Australian unemployment hits two-decade high, while China's State Council issues a rare request as the government seeks to ramp up bond issuance

by Umesh Desai
Asian markets cautious but China outperforms 
Volunteers unload boxes of supplies for residents in Bosa, an area with more Covid-19 cases in Bogota, on June 17, 2020. Colombia is on alert for the high occupation of intensive care units amid the pandemic. Photo: Juan Barreto / AFP

(ATF) Asian markets have made a nervous start as the recent surge in coronavirus infections threatens the nascent economic recovery in many parts of the world.

Australia’s employment report for May showed a 227,000 overall fall in jobs, much worse than expected. Unemployment rose 86,000 to 928,000 and took the unemployment rate to 7.1%, its highest since October 2001, when it reached 7.2%.
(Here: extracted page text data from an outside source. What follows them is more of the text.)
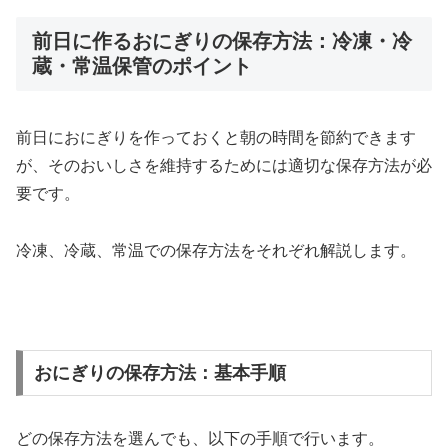
前日に作るおにぎりの保存方法：冷凍・冷
蔵・常温保管のポイント
前日におにぎりを作っておくと朝の時間を節約できます
が、そのおいしさを維持するためには適切な保存方法が必
要です。
冷凍、冷蔵、常温での保存方法をそれぞれ解説します。
おにぎりの保存方法：基本手順
どの保存方法を選んでも、以下の手順で行います。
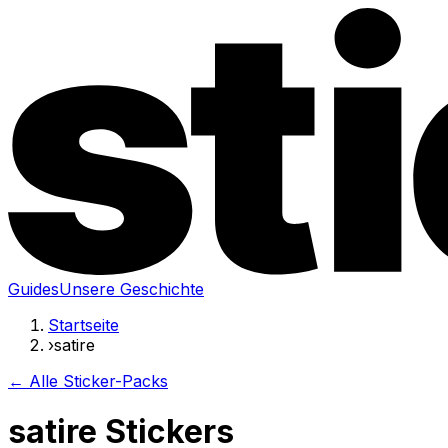
Guides
Unsere Geschichte
Startseite
›
satire
← Alle Sticker-Packs
satire Stickers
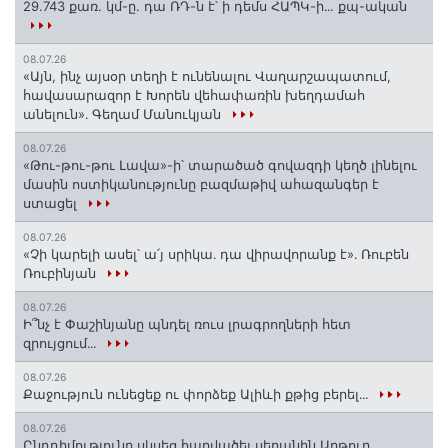
29.743 քառ. կմ-ը. դա ՌԴ-ն է՝ ի դեմս ՀԱՊԿ-ի․․. քպ-ական
08.07.26
«Այն, ինչ այսօր տեղի է ունենալու Վաղարշապատում,
հավասարազոր է Խորեն վեհափառին խեղդամահ
անելուն»․ Գեղամ Մանուկյան
08.07.26
«Թու-թու-թու Լավա»-ի՝ տարածած գովազդի կեղծ լինելու
մասին ոստիկանությունը բազմաթիվ ահազանգեր է
ստացել
08.07.26
«Չի կարելի ասել՝ ա՛յ սրիկա․ դա վիրավորանք է»․ Ռուբեն
Ռուբինյան
08.07.26
Ի՞նչ է Փաշինյանը պնդել ռուս լրագրողների հետ
զրույցում․․․
08.07.26
Քաջություն ունեցեք ու փորձեք Ալիևի քթից բերել․․․
08.07.26
Ընդդիմությունը սկսեց հարվածել սեղանին Արթուր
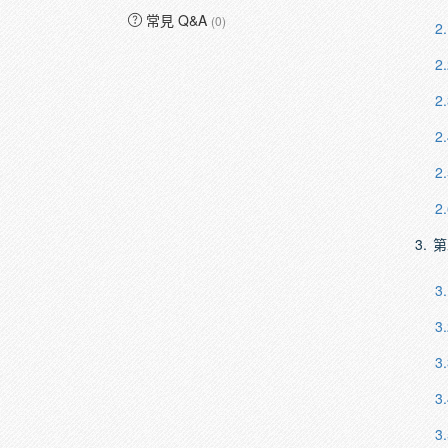
常見 Q&A
(0)
2.
2.
2.
2.
2.
2.
3.
第
3.
3.
3.
3.
3.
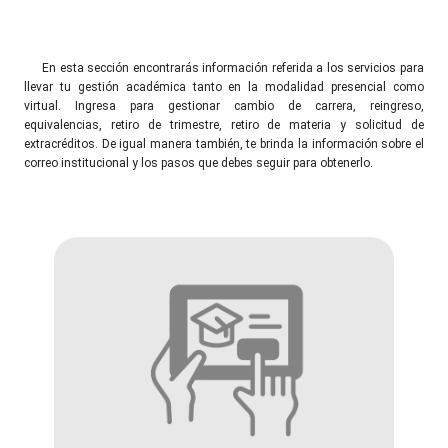
En esta sección encontrarás información referida a los servicios para
llevar tu gestión académica tanto en la modalidad presencial como
virtual. Ingresa para gestionar cambio de carrera, reingreso,
equivalencias, retiro de trimestre, retiro de materia y solicitud de
extracréditos. De igual manera también, te brinda la información sobre el
correo institucional y los pasos que debes seguir para obtenerlo.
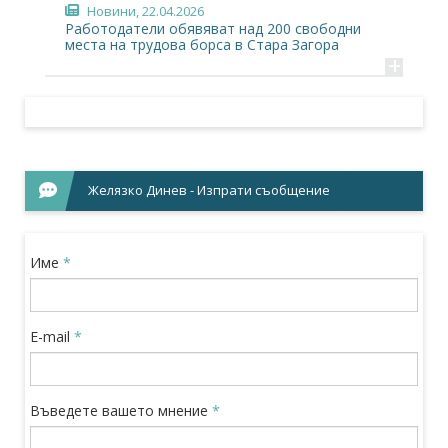
Новини
, 22.04.2026
Работодатели обявяват над 200 свободни
места на трудова борса в Стара Загора
+
Желязко Динев - Изпрати съобщение
Име
*
E-mail
*
Въведете вашето мнение
*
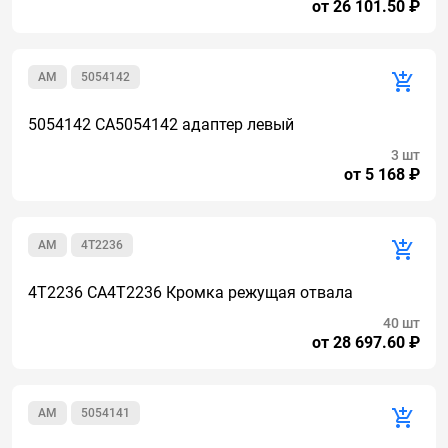
от 26 101.50 ₽
AM
5054142
5054142 CA5054142 адаптер левый
3 шт
от 5 168 ₽
AM
4T2236
4T2236 CA4T2236 Кромка режущая отвала
40 шт
от 28 697.60 ₽
AM
5054141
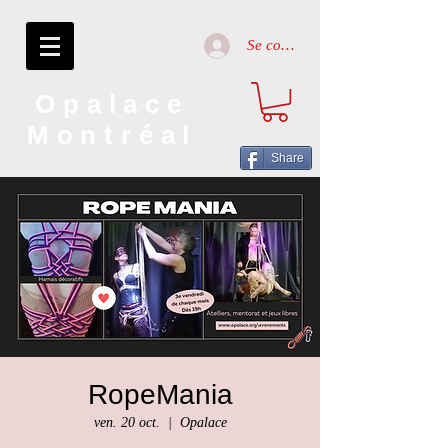
Se connecter
Opalace
Montréal
Share
RopeMania
ven. 20 oct.
  |  
Opalace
“The rise in the unemployment rate was further helped by a drop in the labour force participation rate to 62.9% from 63.6%. That suggests many unemployed becoming disaffected with their chances and drifting out of the labour force. Some may not return when the economy revives,” Robert Carnell, ING Bank’s Regional Head of Research in the Asia-Pacific, said in a note. “The size of the figures also highlights the difficult job that all governments, not just that of Australia, have in providing an offset to the impacts of lockdowns.”

Japan’s Nikkei 225 index fell 1.1%, Australia’s S&P ASX 200 index was down 0.82% and Hong Kong’s HSI benchmark was off 0.33%. But China’s CSI300 index was the regional outperformer, rising 0.44% after the State Council vowed to help small and medium-sized banks (SMBs) add equity capital, guide down lending rates, bond yields and financing costs.

'Very unusual'

"We note that it is very unusual for the State Council to directly request lowering government bond yields, suggesting that top policymakers could be uncomfortable with the recent rise in government bond yields when the government needs to ramp up bond issuance," Ting Lu, Nomura’s chief China economist, said. Lu expects an RRR cut is likely to come shortly, perhaps even this weekend.

“The PBoC is very likely to cut the medium-tern lending facility (MLF) rate by 10bp or even higher to guide down the loan prime rate (LPR) soon, but the probability of cutting benchmark deposit rates appears to be fading. Interbank interest rates and government bond yields could peak now and drop in coming weeks. The policy strategy to squeeze banks might be positive for markets and economy first, but could backfire later if non-performing loans rise too fast and the government has to come to rescue banks on a large scale.”

Overnight, the Dow Jones Industrial Average eased 0.65%, the S&P 500 dropped 0.36% but the tech-laden Nasdaq Composite benchmark advanced 0.15%.

Credit markets are also in a risk-off mode as the Asia IG index has moved out by 3 basis points (bps) at 86/87 and sovereign CDS wider by 2-7 bps.

But primary markets are busy as fixed-income investors seek yield in a world where rates are low and unlikely to rise in the near future. Haitong International, Yincheng International, Minor International are among the new mandates which join a handful of other issuers in the region.